It's only my opinion....

A refreshing viewpoint on our current debt ceiling impasse is offered by Richard Phillips over at Stephan Richter’s The Globalist, arguing that the need to give the government a freer hand in spending now in exchange for a stricter discipline later may in fact be the optimum solution to the problem.  This is hardly a new suggestion, but the purveyors of this message so far have managed to freight their arguments with class warfare calls to action and distorted statistics that immediately dismiss any serious consideration by even the most conciliatory conservatives.

Phillips is one of those shadowy figures who lurk  outside the public view in the inner circles of global finance.  If he lived in Zurich, we would call him a gnome, although at 6’4″ he is actually not very gnomish, and, when he did live in Zurich, he largely confounded the Swiss.

(Richter himself is another interesting character – a native German who chose deliberately to live in D.C., which we had thought an impossibility, whose passion for political and social pragmatism is only slightly greater than the intellect he brings to the discussion, which is considerable.)

Phillips writes:

Of course spending needs to be constrained, but the far more urgent need is for the U.S. economy to begin generating revenues again. This means that austerity has to be put on hold while a robust recovery is allowed to take root. Instead of looking to cut, cut, cut, the federal government needs to look at ways to grow, grow, grow.
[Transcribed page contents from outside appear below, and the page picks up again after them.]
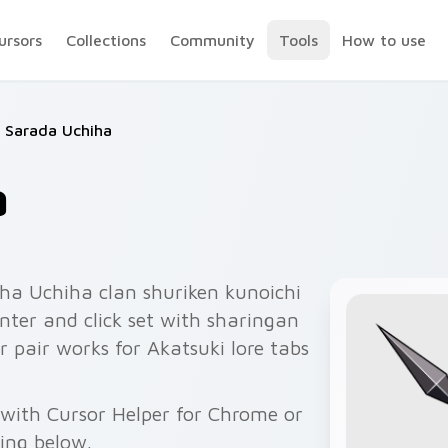
ursors
Collections
Community
Tools
How to use
Sarada Uchiha
a
ha Uchiha clan shuriken kunoichi
nter and click set with sharingan
r pair works for Akatsuki lore tabs
with Cursor Helper for Chrome or
wing below.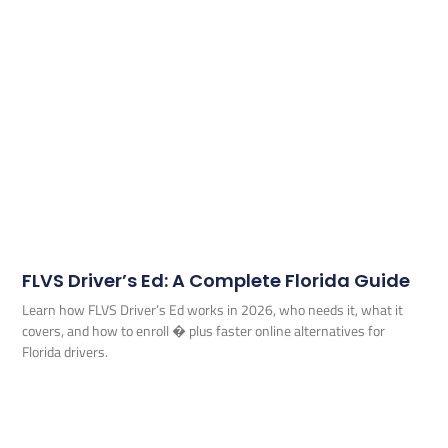
FLVS Driver’s Ed: A Complete Florida Guide
Learn how FLVS Driver’s Ed works in 2026, who needs it, what it
covers, and how to enroll � plus faster online alternatives for
Florida drivers.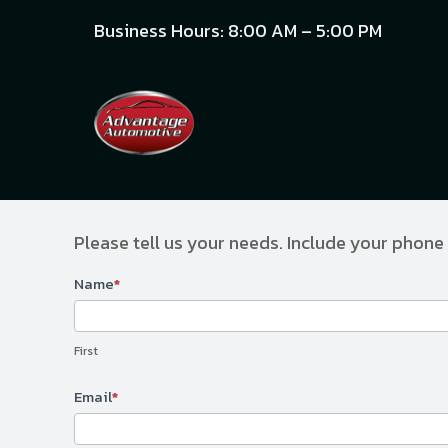
Business Hours: 8:00 AM – 5:00 PM
Please tell us your needs. Include your phone
Contact
Name
*
Us
First
Email
*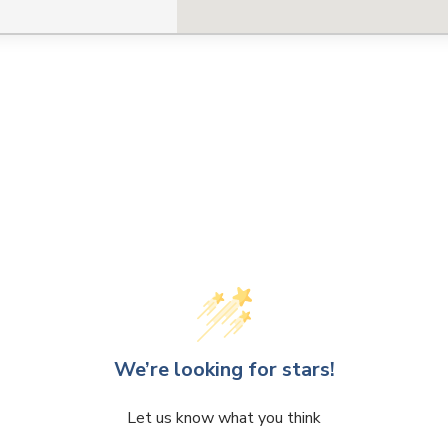
We’re looking for stars!
Let us know what you think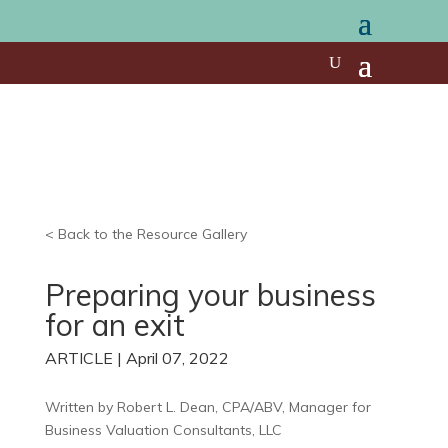
< Back to the Resource Gallery
Preparing your business
for an exit
ARTICLE | April 07, 2022
Written by
Robert L. Dean, CPA/ABV,
Manager for
Business Valuation Consultants, LLC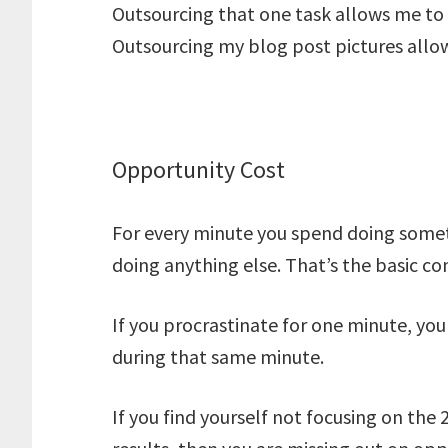
Outsourcing that one task allows me to
Outsourcing my blog post pictures allo
Opportunity Cost
For every minute you spend doing some
doing anything else. That’s the basic c
If you procrastinate for one minute, yo
during that same minute.
If you find yourself not focusing on the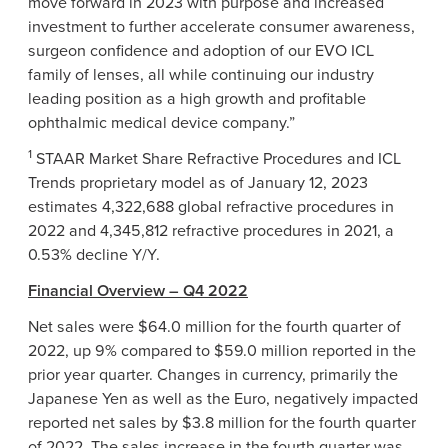
move forward in 2023 with purpose and increased
investment to further accelerate consumer awareness,
surgeon confidence and adoption of our EVO ICL
family of lenses, all while continuing our industry
leading position as a high growth and profitable
ophthalmic medical device company.”
1
STAAR Market Share Refractive Procedures and ICL
Trends proprietary model as of January 12, 2023
estimates 4,322,688 global refractive procedures in
2022 and 4,345,812 refractive procedures in 2021, a
0.53% decline Y/Y.
Financial Overview – Q4 2022
Net sales were $64.0 million for the fourth quarter of
2022, up 9% compared to $59.0 million reported in the
prior year quarter. Changes in currency, primarily the
Japanese Yen as well as the Euro, negatively impacted
reported net sales by $3.8 million for the fourth quarter
of 2022. The sales increase in the fourth quarter was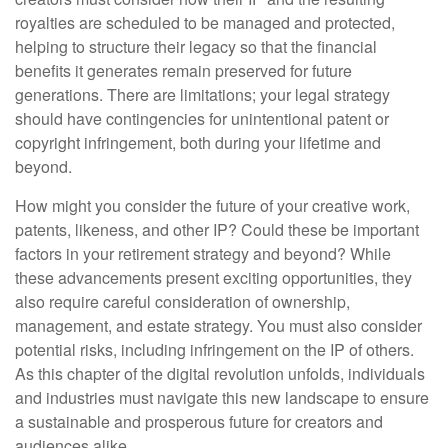
royalties are scheduled to be managed and protected,
helping to structure their legacy so that the financial
benefits it generates remain preserved for future
generations. There are limitations; your legal strategy
should have contingencies for unintentional patent or
copyright infringement, both during your lifetime and
beyond.
How might you consider the future of your creative work,
patents, likeness, and other IP? Could these be important
factors in your retirement strategy and beyond? While
these advancements present exciting opportunities, they
also require careful consideration of ownership,
management, and estate strategy. You must also consider
potential risks, including infringement on the IP of others.
As this chapter of the digital revolution unfolds, individuals
and industries must navigate this new landscape to ensure
a sustainable and prosperous future for creators and
audiences alike.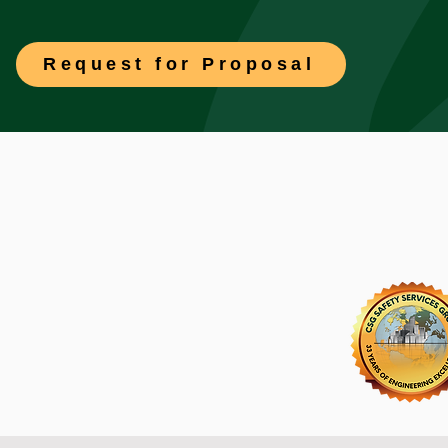
Request for Proposal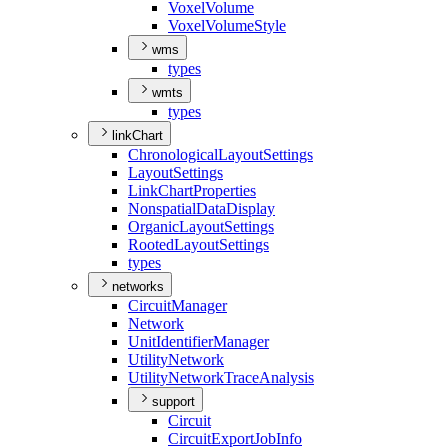
Voxel
Volume
Voxel
Volume
Style
wms
types
wmts
types
linkChart
Chronological
Layout
Settings
Layout
Settings
Link
Chart
Properties
Nonspatial
Data
Display
Organic
Layout
Settings
Rooted
Layout
Settings
types
networks
Circuit
Manager
Network
Unit
Identifier
Manager
Utility
Network
Utility
Network
Trace
Analysis
support
Circuit
Circuit
Export
Job
Info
Accordingly, kicking the can down the road may just be precisely the right policy prescription in the current environment.

Phillip’s arguments are cogent and accurate, but the real problem is one of trust.  Conservatives fear that any compromise on “revenue” (i.e., taxes) gives liberals a wedge to continue “tax and spend” frivolity, but they themselves are unwilling to unwind huge subsidies to things like ethanol and sugar.   The Bush tax cuts to the entire nation are deliberately characterized as “tax cuts for the rich.”  It seems even to us, hardly social engineers, that it is almost essential for government spending at this point to increase, but this can only happen if conservatives are convincingly reassured that serious steps will be taken after a real “recovery” to rein in spending and reduce deficits at national state and municipal levels.  Doing this is obviously difficult in practice, or it would have been negotiated already.  Further, the tendency of both sides to demonize the other and resort to cant and dogma fogs the debate and wastes time on trivialities (“luxury private jet tax”).

Phillips is quite correct, however, in asserting that throwing the country into a de factor freeze right now will create a great deal of avoidable damage, and slow the recovery so significantly that millions of households will suffer substantial — and unnecessary — damage to their future:

Of even greater concern is that this dynamic will precipitate declines in government revenues, as fewer workers employed results in decreased consumer spending, weakened overall economic activity and, in the end, less collected in taxes. Lower tax revenues will widen the federal budget deficit even in the face of austerity measures designed to constrain it, as will spending on automatic stabilizers such as unemployment insurance.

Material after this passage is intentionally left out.